[Opening DATA FOR PROCESSING section]
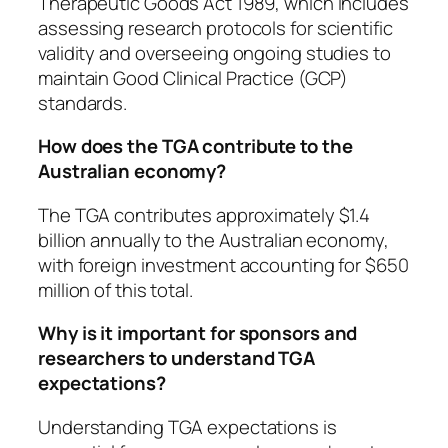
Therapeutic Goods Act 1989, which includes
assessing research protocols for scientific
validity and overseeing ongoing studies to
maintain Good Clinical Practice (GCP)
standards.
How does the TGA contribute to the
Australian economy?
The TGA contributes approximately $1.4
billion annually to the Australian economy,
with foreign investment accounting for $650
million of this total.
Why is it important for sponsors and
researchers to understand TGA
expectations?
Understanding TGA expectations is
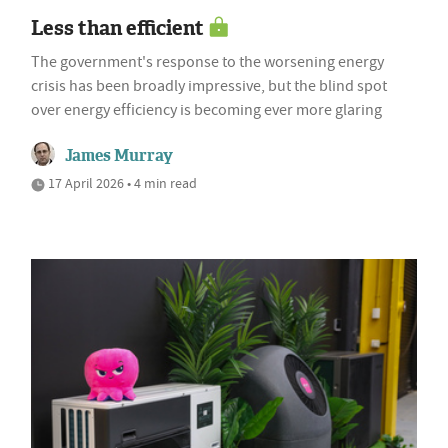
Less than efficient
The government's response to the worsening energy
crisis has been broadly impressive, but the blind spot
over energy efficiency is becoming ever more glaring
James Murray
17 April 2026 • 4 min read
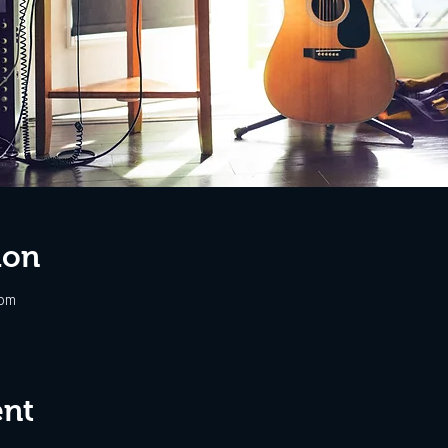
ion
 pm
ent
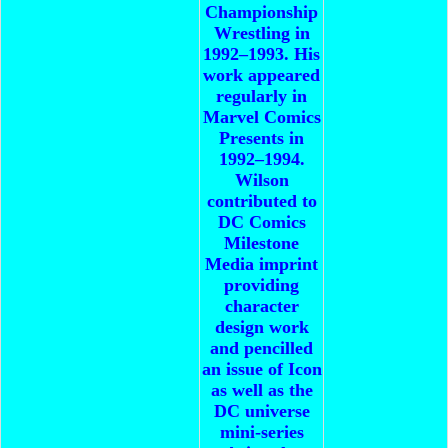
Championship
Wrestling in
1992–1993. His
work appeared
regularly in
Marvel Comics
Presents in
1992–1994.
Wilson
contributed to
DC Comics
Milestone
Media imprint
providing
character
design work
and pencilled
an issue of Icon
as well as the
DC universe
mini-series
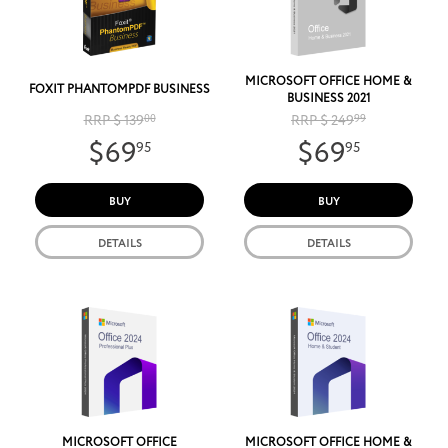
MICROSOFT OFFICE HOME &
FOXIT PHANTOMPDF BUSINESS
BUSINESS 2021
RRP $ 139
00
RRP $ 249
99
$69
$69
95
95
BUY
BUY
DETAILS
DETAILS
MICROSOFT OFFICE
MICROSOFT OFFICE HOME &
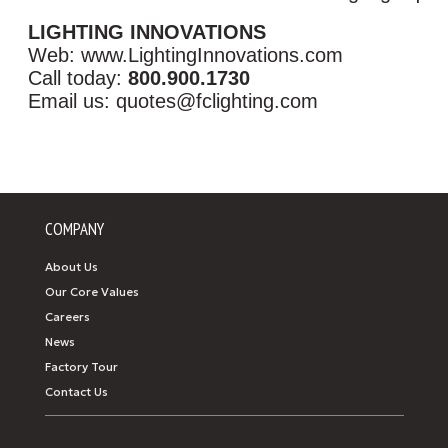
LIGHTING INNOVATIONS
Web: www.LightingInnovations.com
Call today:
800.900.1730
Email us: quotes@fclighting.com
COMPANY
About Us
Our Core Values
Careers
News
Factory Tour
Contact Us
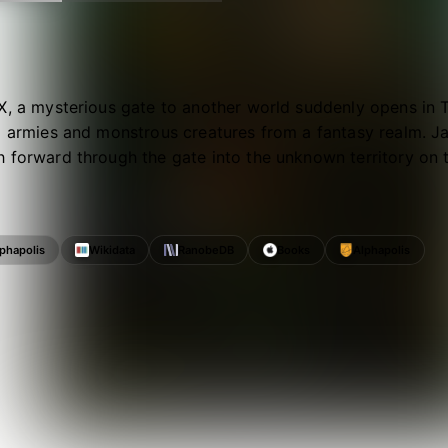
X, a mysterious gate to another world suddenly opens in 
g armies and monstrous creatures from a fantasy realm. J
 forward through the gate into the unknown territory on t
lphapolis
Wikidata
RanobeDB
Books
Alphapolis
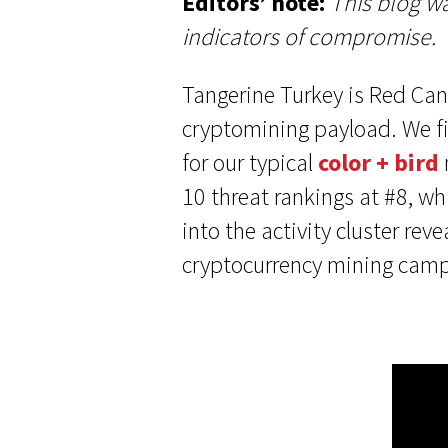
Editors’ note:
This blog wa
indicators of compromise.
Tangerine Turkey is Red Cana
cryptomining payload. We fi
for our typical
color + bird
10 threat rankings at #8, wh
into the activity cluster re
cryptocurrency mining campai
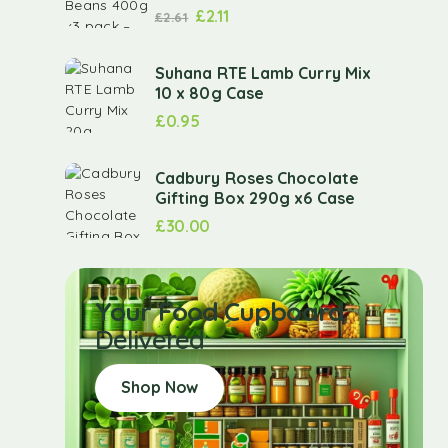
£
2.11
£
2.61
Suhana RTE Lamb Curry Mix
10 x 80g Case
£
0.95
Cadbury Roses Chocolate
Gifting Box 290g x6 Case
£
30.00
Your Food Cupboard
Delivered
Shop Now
[Closing DATA FOR PROCESSING section]
• [TASK TO CARRY OUT]: Without the pictures, reproduce every record exactly as it appears above.

• [ANSWER SECTION]:
Therapeutic Goods Act 1989, which includes
assessing research protocols for scientific
validity and overseeing ongoing studies to
maintain Good Clinical Practice (GCP)
standards.
How does the TGA contribute to the
Australian economy?
The TGA contributes approximately $1.4
billion annually to the Australian economy,
with foreign investment accounting for $650
million of this total.
Why is it important for sponsors and
researchers to understand TGA
expectations?
Understanding TGA expectations is
Less than efficient
The government's response to the worsening energy
crisis has been broadly impressive, but the blind spot
over energy efficiency is becoming ever more glaring
James Murray
17 April 2026 • 4 min read
ion
 pm
ent
Championship
Wrestling in
1992–1993. His
work appeared
regularly in
Marvel Comics
Presents in
1992–1994.
Wilson
contributed to
DC Comics
Milestone
Media imprint
providing
character
design work
and pencilled
an issue of Icon
as well as the
DC universe
mini-series
MICROSOFT OFFICE HOME &
FOXIT PHANTOMPDF BUSINESS
BUSINESS 2021
RRP $ 139
00
RRP $ 249
99
$69
$69
95
95
BUY
BUY
DETAILS
DETAILS
MICROSOFT OFFICE
MICROSOFT OFFICE HOME &
LIGHTING INNOVATIONS
Web: www.LightingInnovations.com
Call today:
800.900.1730
Email us: quotes@fclighting.com
COMPANY
About Us
Our Core Values
Careers
News
Factory Tour
Contact Us
X, a mysterious gate to another world suddenly opens in 
g armies and monstrous creatures from a fantasy realm. J
 forward through the gate into the unknown territory on t
lphapolis
Wikidata
RanobeDB
Books
Alphapolis
Editors’ note:
This blog wa
indicators of compromise.
Tangerine Turkey is Red Cana
cryptomining payload. We fi
for our typical
color + bird
10 threat rankings at #8, wh
into the activity cluster re
cryptocurrency mining campai
£
2.11
£
2.61
Suhana RTE Lamb Curry Mix
10 x 80g Case
£
0.95
Cadbury Roses Chocolate
Gifting Box 290g x6 Case
£
30.00
Your Food Cupboard
Delivered
Shop Now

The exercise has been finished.